First of all, Merry Christmas everyone. It's nearly 10 to 5 on Christmas morning here in shitty Scotland an' I'm suffering from a slight bout of red eye which is nice. Not an infection or anything but from rubbing me left eye a lot. I think I got summat in there it's all bloodshot an' ew. O_o
So anyway, now it's Christmas that means it's near the end of the year. Which to be honest was good an' bad for me. Highs an' lows an' all that shite. I think me New Year's Resolution for 2012 is to be a bit more pro-active with meself an' set meself some goals or summat like that. For example...
1: Look in to going to college. Studying? I don't care what. I need to get out the house an' do summat. I may even go do acting again.
2: Find meself a NICE boyfriend. (Preferably a rugby player duh.) I'm not having any more subtly chauvinistic men. Y'know what I mean, the ones that just seem to talk over you when whatever you may be talking about to someone who's interested, isn't interesting to them an' they'd rather be the centre of attention an' hear their own voice. The last one was like that. An' I can't stand it. Yes I know God made women with smaller feet so they could get closer to the sink, but the upside of having said small womanish feet is the fact that they seem to be perfectly shaped an' sized to be thrust in, an' get right in to the groins of UTTER DICKS.

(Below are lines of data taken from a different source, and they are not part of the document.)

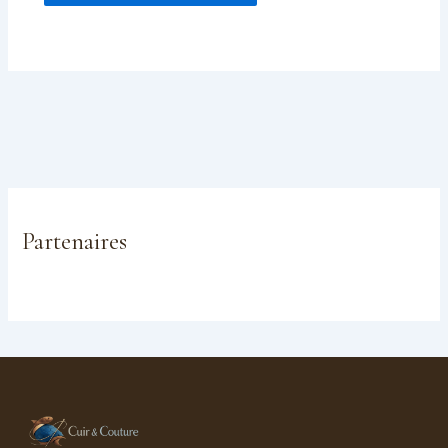
Partenaires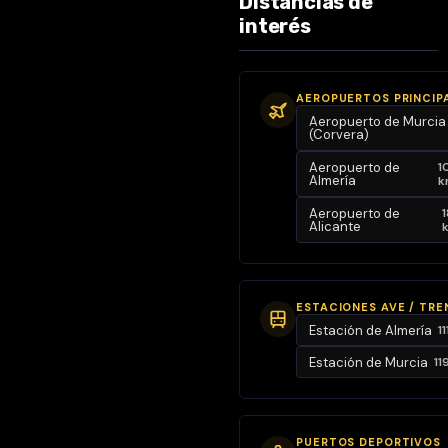
Distancias de
ideal tanto
interés
para vivir todo
el año como
para disfrutar
AEROPUERTOS PRINCIP
de una
Aeropuerto de Murcia
segunda
(Corvera)
residencia
Aeropuerto de
1
frente al
Almería
k
Mediterráneo.
Aeropuerto de
1
Alicante
Distribución de la
villa
Las villas de El
Yado son
ESTACIONES AVE / TRE
viviendas
Estación de Almería
1
independientes
Estación de Murcia
11
diseñadas
para ofrecer
máximo
PUERTOS DEPORTIVOS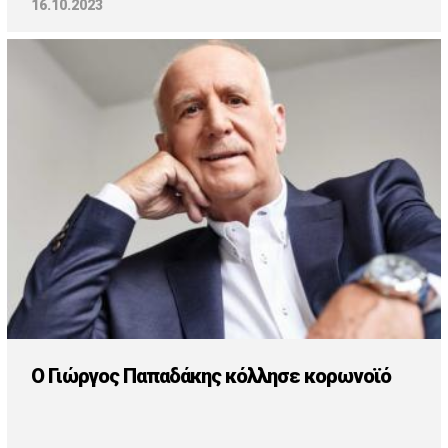
16.10.2023
Ο Γιώργος Παπαδάκης κόλλησε κορωνοϊό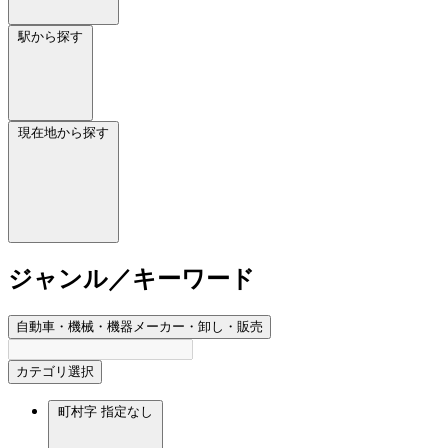
駅から探す
現在地から探す
ジャンル／キーワード
自動車・機械・機器メーカー・卸し・販売
カテゴリ選択
町村字
指定なし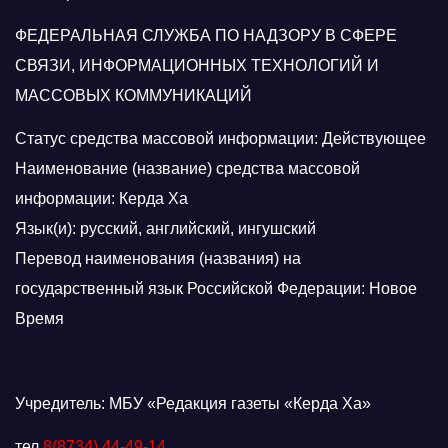
ФЕДЕРАЛЬНАЯ СЛУЖБА ПО НАДЗОРУ В СФЕРЕ
СВЯЗИ, ИНФОРМАЦИОННЫХ ТЕХНОЛОГИЙ И
МАССОВЫХ КОММУНИКАЦИЙ
Статус средства массовой информации: Действующее
Наименование (название) средства массовой
информации: Керда Ха
Язык(и): русский, английский, ингушский
Перевод наименования (названия) на
государственный язык Российской Федерации: Новое
Время
Учредитель: МБУ «Редакция газеты «Керда Ха»
тел.
8(8734) 44-49-14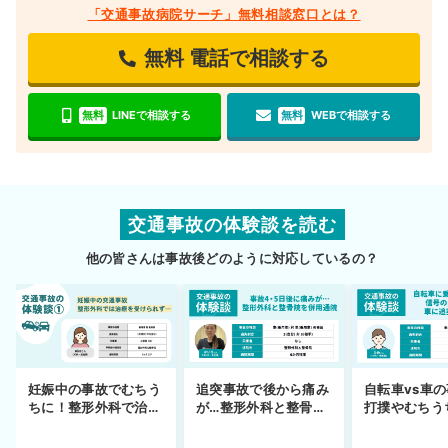
「交通事故病院サーチ」無料相談窓口とは？
無料
電話で相談する
無料
LINEで相談する
無料
WEBで相談する
交通事故の体験談を読む
他の皆さんは事故後どのように対応しているの？
妊娠中の事故でむちう
追突事故で後から痛み
自転車vs車
ちに！整形外科で治療
が…整形外科と整骨院
打撲やむちう
できず
の併用通院〜示談まで
を進めるまで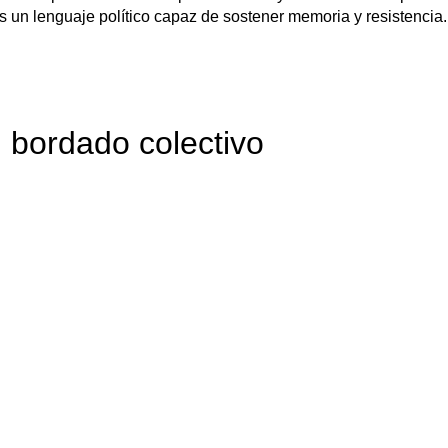
 un lenguaje político capaz de sostener memoria y resistencia.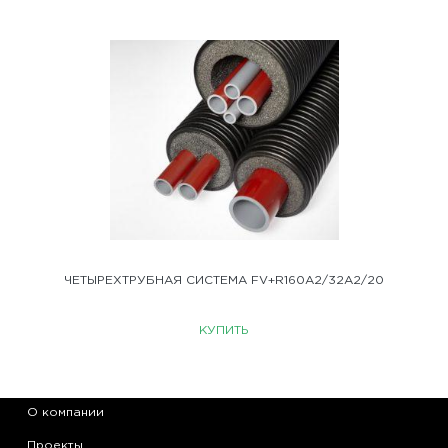
ЧЕТЫРЕХТРУБНАЯ СИСТЕМА FV+R160A2/32A2/20
КУПИТЬ
О компании
Проекты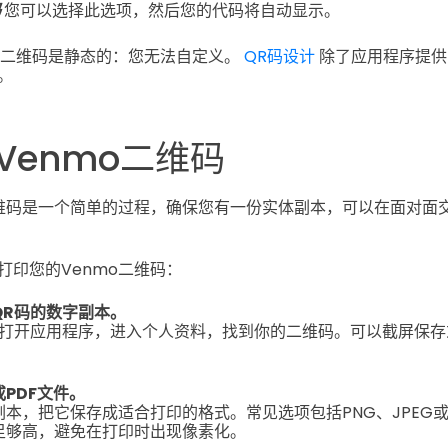
码
您可以选择此选项，然后您的代码将自动显示。
的二维码是静态的：您无法自定义。
QR码设计
除了应用程序提供
。
Venmo二维码
二维码是一个简单的过程，确保您有一份实体副本，可以在面对面
打印您的Venmo二维码：
QR码的数字副本。
打开应用程序，进入个人资料，找到你的二维码。可以截屏保存
PDF文件。
本，把它保存成适合打印的格式。常见选项包括PNG、JPEG或
足够高，避免在打印时出现像素化。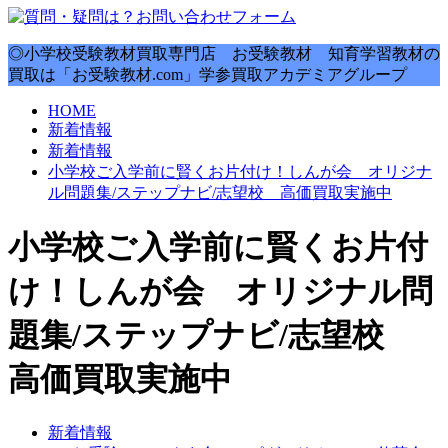
◎小学校受験教材買取専門店 お受験教材 知育学習教材の
買取は「お受験教材.com」学参買取アカデミアグループ
HOME
新着情報
新着情報
小学校ご入学前に賢くお片付け！しんが会 オリジナ
ル問題集/ステップナビ/志望校 高価買取実施中
小学校ご入学前に賢くお片付
け！しんが会 オリジナル問
題集/ステップナビ/志望校
高価買取実施中
新着情報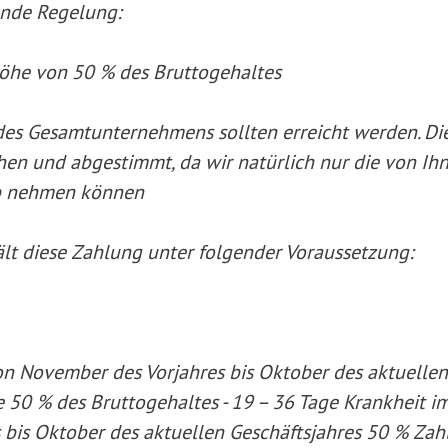
ende Regelung:
n Höhe von 50 % des Bruttogehaltes
. des Gesamtunternehmens sollten erreicht werden. Di
en und abgestimmt, da wir natürlich nur die von Ih
ab nehmen können
hält diese Zahlung unter folgender Voraussetzung:
von November des Vorjahres bis Oktober des aktuellen
 50 % des Bruttogehaltes - 19 – 36 Tage Krankheit i
bis Oktober des aktuellen Geschäftsjahres 50 % Zah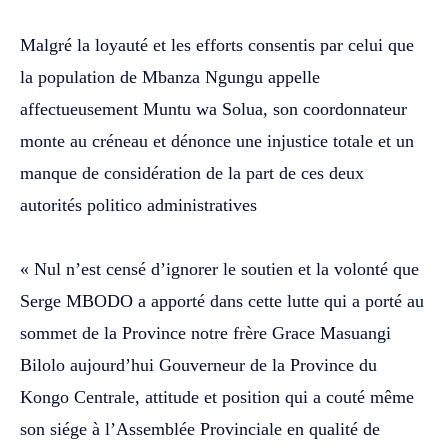
‎Malgré la loyauté et les efforts consentis par celui que
la population de Mbanza Ngungu appelle
affectueusement Muntu wa Solua, son coordonnateur
monte au créneau et dénonce une injustice totale et un
manque de considération de la part de ces deux
autorités politico administratives
‎« Nul n’est censé d’ignorer le soutien et la volonté que
Serge MBODO a apporté dans cette lutte qui a porté au
sommet de la Province notre frère Grace Masuangi
Bilolo aujourd’hui Gouverneur de la Province du
Kongo Centrale, attitude et position qui a couté même
son siége à l’Assemblée Provinciale en qualité de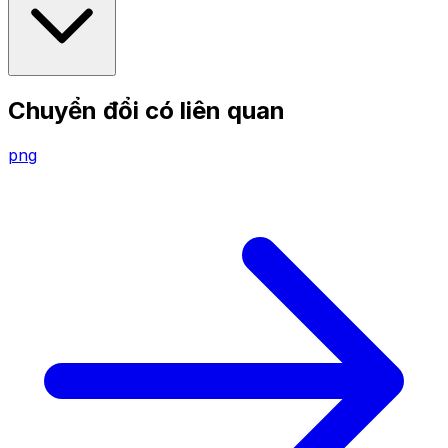
Chuyển đổi có liên quan
png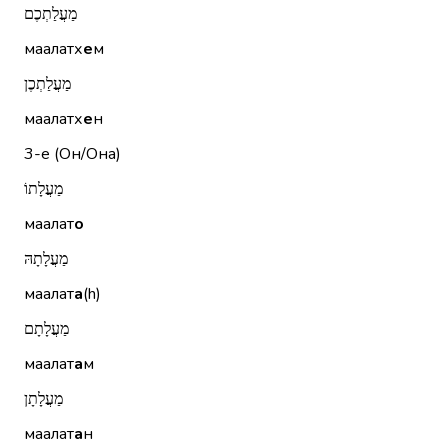
מַעֲלַתְכֶם
маалатх
е
м
מַעֲלַתְכֶן
маалатх
е
н
3-е (Он/Она)
מַעֲלָתוֹ
маалат
о
מַעֲלָתָהּ
маалат
а
(h)
מַעֲלָתָם
маалат
а
м
מַעֲלָתָן
маалат
а
н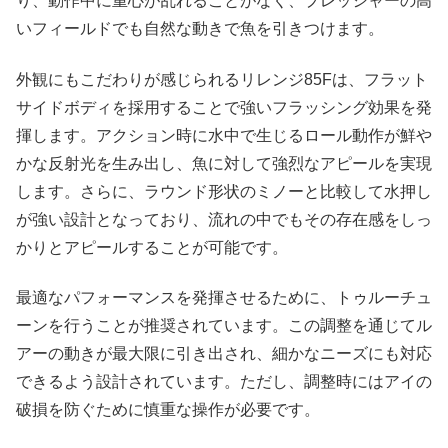
り、動作中に重心が乱れることがなく、プレッシャーの高
いフィールドでも自然な動きで魚を引きつけます。
外観にもこだわりが感じられるリレンジ85Fは、フラット
サイドボディを採用することで強いフラッシング効果を発
揮します。アクション時に水中で生じるロール動作が鮮や
かな反射光を生み出し、魚に対して強烈なアピールを実現
します。さらに、ラウンド形状のミノーと比較して水押し
が強い設計となっており、流れの中でもその存在感をしっ
かりとアピールすることが可能です。
最適なパフォーマンスを発揮させるために、トゥルーチュ
ーンを行うことが推奨されています。この調整を通じてル
アーの動きが最大限に引き出され、細かなニーズにも対応
できるよう設計されています。ただし、調整時にはアイの
破損を防ぐために慎重な操作が必要です。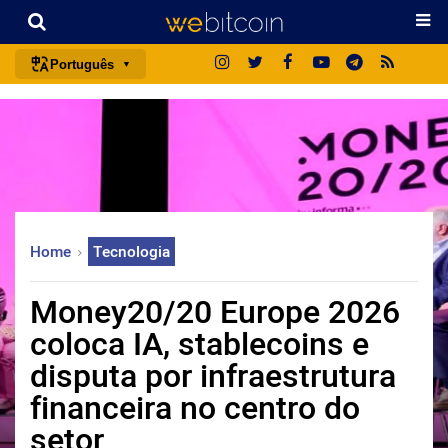
Português
português (BR)
english
español
français
italiano
Home
Tecnologia
deutsch
日本語
Money20/20 Europe 2026
中文
coloca IA, stablecoins e
русский
disputa por infraestrutura
한국어
financeira no centro do
العربية
setor
ไทย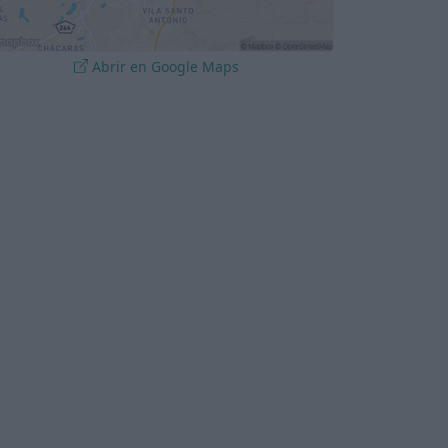
Abrir en Google Maps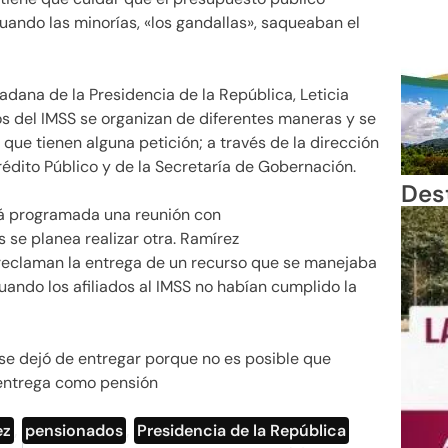
uando las minorías, «los gandallas», saqueaban el
adana de la Presidencia de la República, Leticia
os del IMSS se organizan de diferentes maneras y se
ue tienen alguna petición; a través de la dirección
rédito Público y de la Secretaría de Gobernación.
Des
tá programada una reunión con
 se planea realizar otra. Ramírez
reclaman la entrega de un recurso que se manejaba
uando los afiliados al IMSS no habían cumplido la
se dejó de entregar porque no es posible que
 entrega como pensión
ez
,
pensionados
,
Presidencia de la República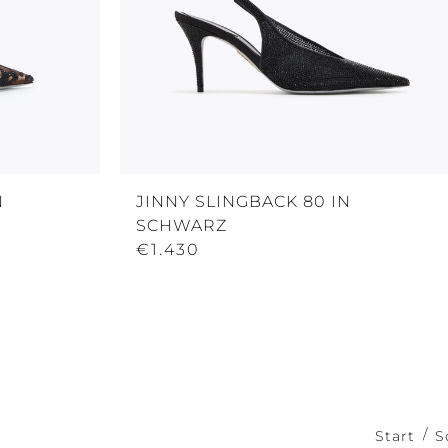
N
JINNY SLINGBACK 80 IN
SCHWARZ
€1.430
Start
S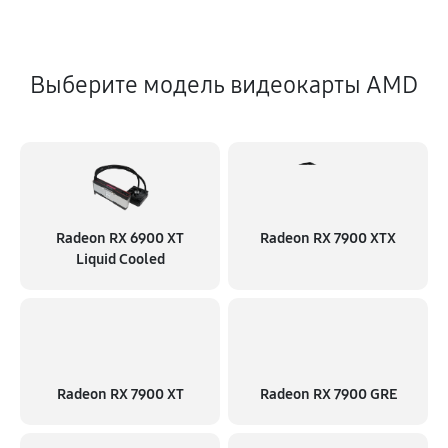
Выберите модель видеокарты AMD
Radeon RX 6900 XT
Radeon RX 7900 XTX
Liquid Cooled
Radeon RX 7900 XT
Radeon RX 7900 GRE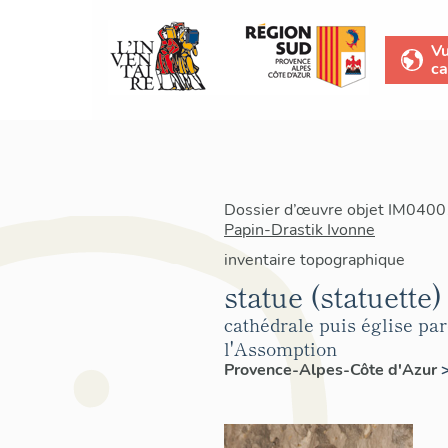
V
ca
Dossier d’œuvre objet IM04001
Papin-Drastik Ivonne
inventaire topographique
statue (statuette)
cathédrale puis église pa
l'Assomption
Provence-Alpes-Côte d'Azur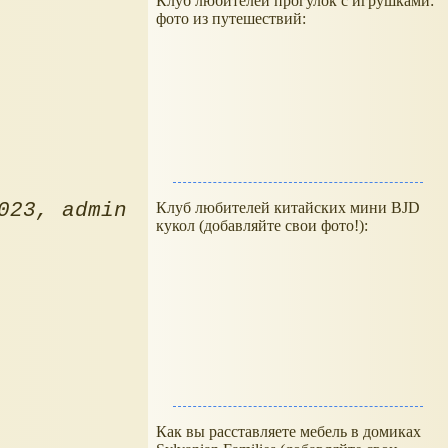
Клуб любителей прогулок с игрушками:
фото из путешествий:
Клуб любителей китайских мини BJD
023
admin
кукол (добавляйте свои фото!):
Как вы расставляете мебель в домиках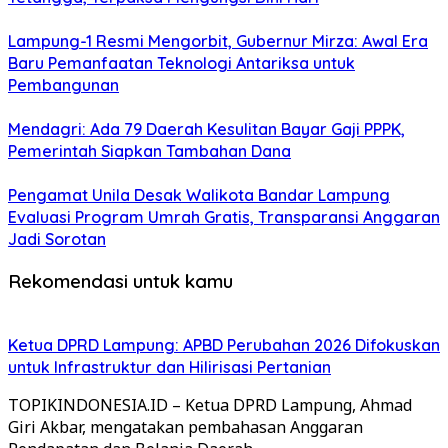
Lampung-1 Resmi Mengorbit, Gubernur Mirza: Awal Era
Baru Pemanfaatan Teknologi Antariksa untuk
Pembangunan
Mendagri: Ada 79 Daerah Kesulitan Bayar Gaji PPPK,
Pemerintah Siapkan Tambahan Dana
Pengamat Unila Desak Walikota Bandar Lampung
Evaluasi Program Umrah Gratis, Transparansi Anggaran
Jadi Sorotan
Rekomendasi untuk kamu
Ketua DPRD Lampung: APBD Perubahan 2026 Difokuskan
untuk Infrastruktur dan Hilirisasi Pertanian
TOPIKINDONESIA.ID – Ketua DPRD Lampung, Ahmad
Giri Akbar, mengatakan pembahasan Anggaran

3: Start looking after meself a bit better. I really need to stop eating so much shite at stupid times. I also may start *gasp!* doing a bit of excersize. Oh don't get me wrong I'm against all kinds of excersize an' the only variety I get is getting up from the settee to go make a brew or go for a fag. Speaking of fags I've actually cut down a lot since we started smoking outside again. Went from about a pack a day to having a pack last at least 3 days now. I doubt I'll ever quit outright 'cause to be honest I like smoking, plus it keeps me from loosing whatever sanity I have left which ain't much.
4: Stop letting arseholes in to me life. I don't need 'em. I don't want the grief an' I don't want anyone trying to mess up me plans no matter how grand, mediocre or stupid they are. I got me balls back again, an' by Christ anyone who gets in me way an' stops me from doing what I want won't even want to be within a 10 mile radius of me when I'm done wi' 'em. They will be demanding restraining orders.
So that's it really I guess. I think the main thing is that I need to get out more. College an' stuff would help that immensely. It'd also be nice to actually go to a proper rugby match with some people who enjoy it too instead of just watching it on tv.
Anyway me eye's not throbbing as much now. Think I might try sleeping again. ¬_¬
Either way, Merry Christmas again folks an' God Bless. Have a good 'un!!